● Work to be completed: Return every entry exactly, except for any pictures.
*** Block opens ***
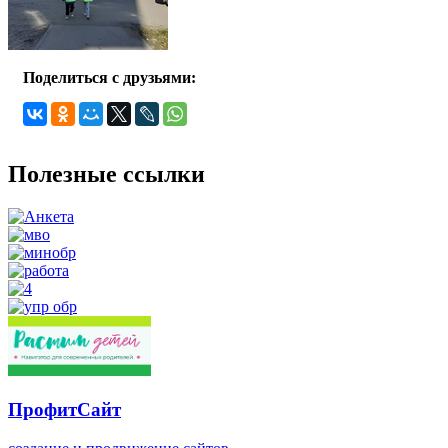
Поделиться с друзьями:
Полезные ссылки
ПрофитСайт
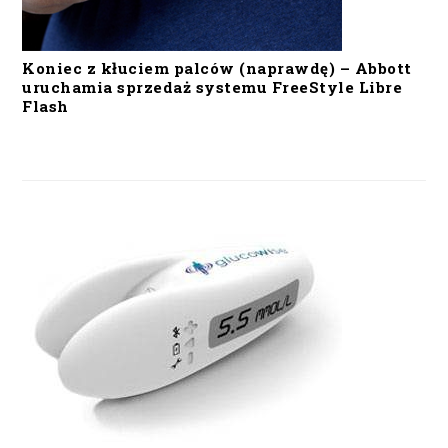
Koniec z kłuciem palców (naprawdę) – Abbott
uruchamia sprzedaż systemu FreeStyle Libre
Flash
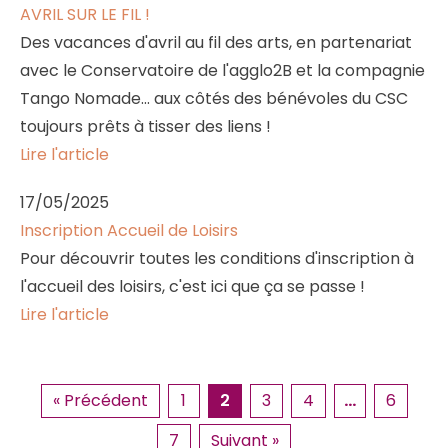
AVRIL SUR LE FIL !
Des vacances d'avril au fil des arts, en partenariat
avec le Conservatoire de l'agglo2B et la compagnie
Tango Nomade... aux côtés des bénévoles du CSC
toujours prêts à tisser des liens !
Lire l'article
17/05/2025
Inscription Accueil de Loisirs
Pour découvrir toutes les conditions d'inscription à
l'accueil des loisirs, c'est ici que ça se passe !
Lire l'article
« Précédent
1
2
3
4
…
6
7
Suivant »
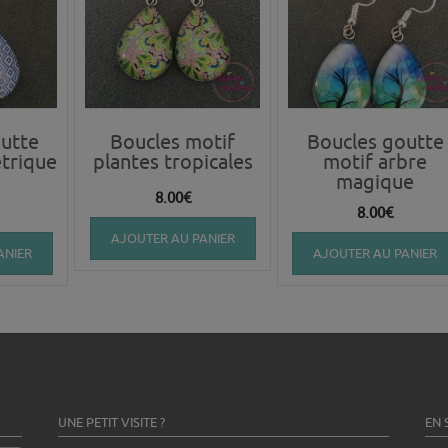
utte
Boucles motif
Boucles goutte
trique
plantes tropicales
motif arbre
magique
8.00
€
8.00
€
AJOUTER AU PANIER
ANIER
AJOUTER AU PANIER
UNE PETIT VISITE ?
EN 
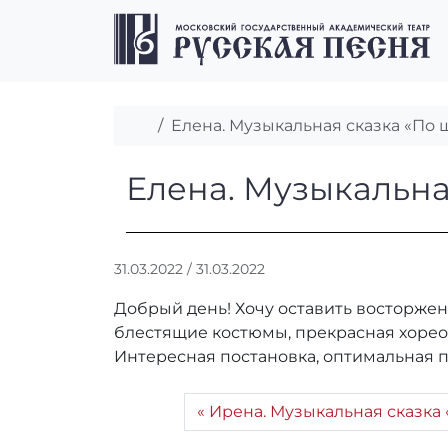
Перейти к содержимому
Перейти к футеру
Главная
Елена. Музыкальная сказка «По
Елена. Музыкал
Елена. Музыкальна
А
31.03.2022
/
31.03.2022
в
Добрый день! Хочу оставить восторжен
т
о
блестящие костюмы, прекрасная хореог
р
Интересная постановка, оптимальная п
:
r
Ирена. Музыкальная сказка
r
_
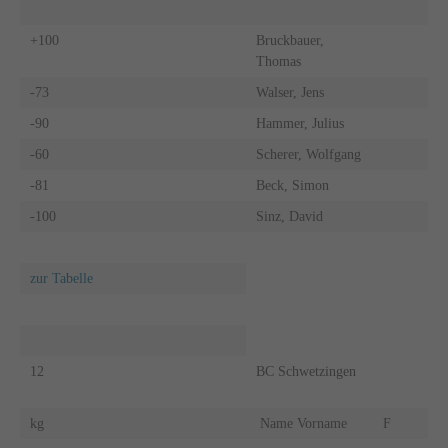
+100
Bruckbauer,
Thomas
-73
Walser, Jens
-90
Hammer, Julius
-60
Scherer, Wolfgang
-81
Beck, Simon
-100
Sinz, David
zur Tabelle
12
BC Schwetzingen
kg
Name Vorname
F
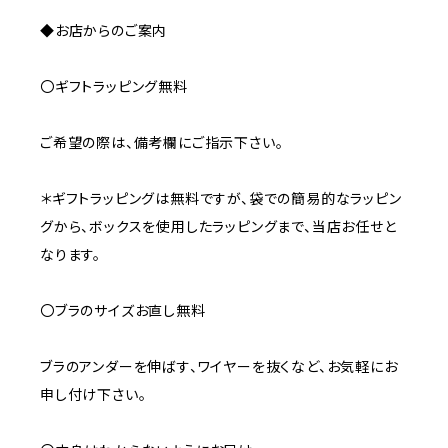
◆お店からのご案内
〇ギフトラッピング無料
ご希望の際は、備考欄にご指示下さい。
＊ギフトラッピングは無料ですが、袋での簡易的なラッピン
グから、ボックスを使用したラッピングまで、当店お任せと
なります。
〇ブラのサイズお直し無料
ブラのアンダーを伸ばす、ワイヤーを抜くなど、お気軽にお
申し付け下さい。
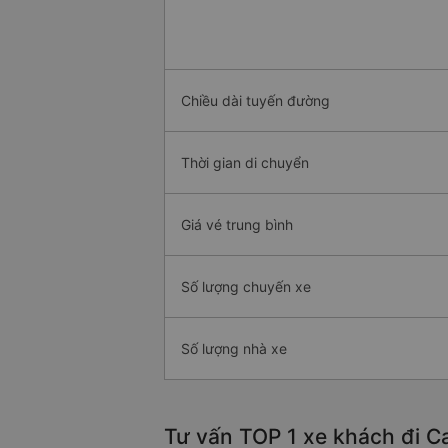
Chiều dài tuyến đường
Thời gian di chuyển
Giá vé trung bình
Số lượng chuyến xe
Số lượng nhà xe
Tư vấn TOP 1 xe khách đi C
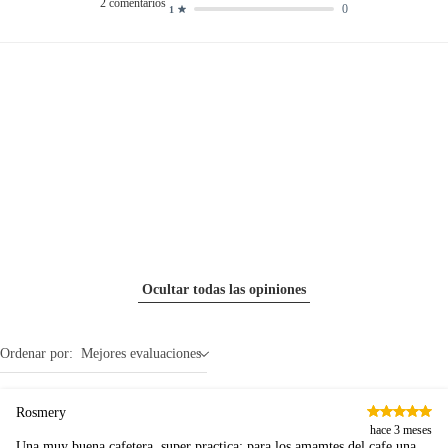
2
comentarios
0
1
Ocultar todas las opiniones
Ordenar por:
Mejores evaluaciones
Rosmery
hace 3 meses
Una muy buena cafetera, super practica; para los amamtes del cafe una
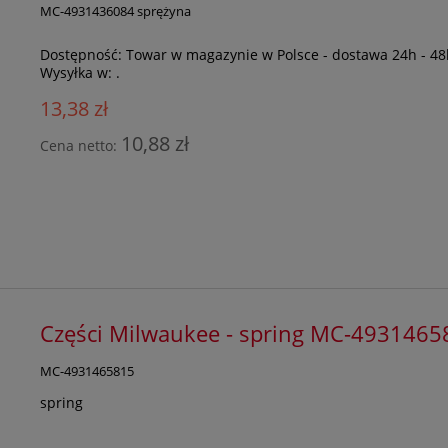
MC-4931436084 sprężyna
Dostępność:
Towar w magazynie w Polsce - dostawa 24h - 48
Wysyłka w:
.
13,38 zł
10,88 zł
Cena netto:
Części Milwaukee - spring MC-4931465
MC-4931465815
spring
*** Block closes ***
● Written answer:
Поделиться с друзьями:
Полезные ссылки
ПрофитСайт
Koniec z kłuciem palców (naprawdę) – Abbott
uruchamia sprzedaż systemu FreeStyle Libre
Flash
AVRIL SUR LE FIL !
Des vacances d'avril au fil des arts, en partenariat
avec le Conservatoire de l'agglo2B et la compagnie
Tango Nomade... aux côtés des bénévoles du CSC
toujours prêts à tisser des liens !
Lire l'article
17/05/2025
Inscription Accueil de Loisirs
Pour découvrir toutes les conditions d'inscription à
l'accueil des loisirs, c'est ici que ça se passe !
Lire l'article
« Précédent
1
2
3
4
…
6
7
Suivant »
utte
Boucles motif
Boucles goutte
trique
plantes tropicales
motif arbre
magique
8.00
€
8.00
€
AJOUTER AU PANIER
ANIER
AJOUTER AU PANIER
UNE PETIT VISITE ?
EN 
Перейти к содержимому
Перейти к футеру
Главная
Елена. Музыкальная сказка «По
Елена. Музыкал
Елена. Музыкальна
А
31.03.2022
/
31.03.2022
в
Добрый день! Хочу оставить восторжен
т
о
блестящие костюмы, прекрасная хореог
р
Интересная постановка, оптимальная п
:
r
Ирена. Музыкальная сказка
r
_
+100
Bruckbauer,
Thomas
-73
Walser, Jens
-90
Hammer, Julius
-60
Scherer, Wolfgang
-81
Beck, Simon
-100
Sinz, David
zur Tabelle
12
BC Schwetzingen
kg
Name Vorname
F
◆お店からのご案内
〇ギフトラッピング無料
ご希望の際は、備考欄にご指示下さい。
＊ギフトラッピングは無料ですが、袋での簡易的なラッピン
グから、ボックスを使用したラッピングまで、当店お任せと
なります。
〇ブラのサイズお直し無料
ブラのアンダーを伸ばす、ワイヤーを抜くなど、お気軽にお
申し付け下さい。
Chiều dài tuyến đường
Thời gian di chuyển
Giá vé trung bình
Số lượng chuyến xe
Số lượng nhà xe
Tư vấn TOP 1 xe khách đi C
2
comentarios
0
1
Ocultar todas las opiniones
Ordenar por:
Mejores evaluaciones
Rosmery
hace 3 meses
Una muy buena cafetera, super practica; para los amamtes del cafe una
MC-4931436084 sprężyna
Dostępność:
Towar w magazynie w Polsce - dostawa 24h - 48
Wysyłka w:
.
13,38 zł
10,88 zł
Cena netto:
Części Milwaukee - spring MC-4931465
MC-4931465815
spring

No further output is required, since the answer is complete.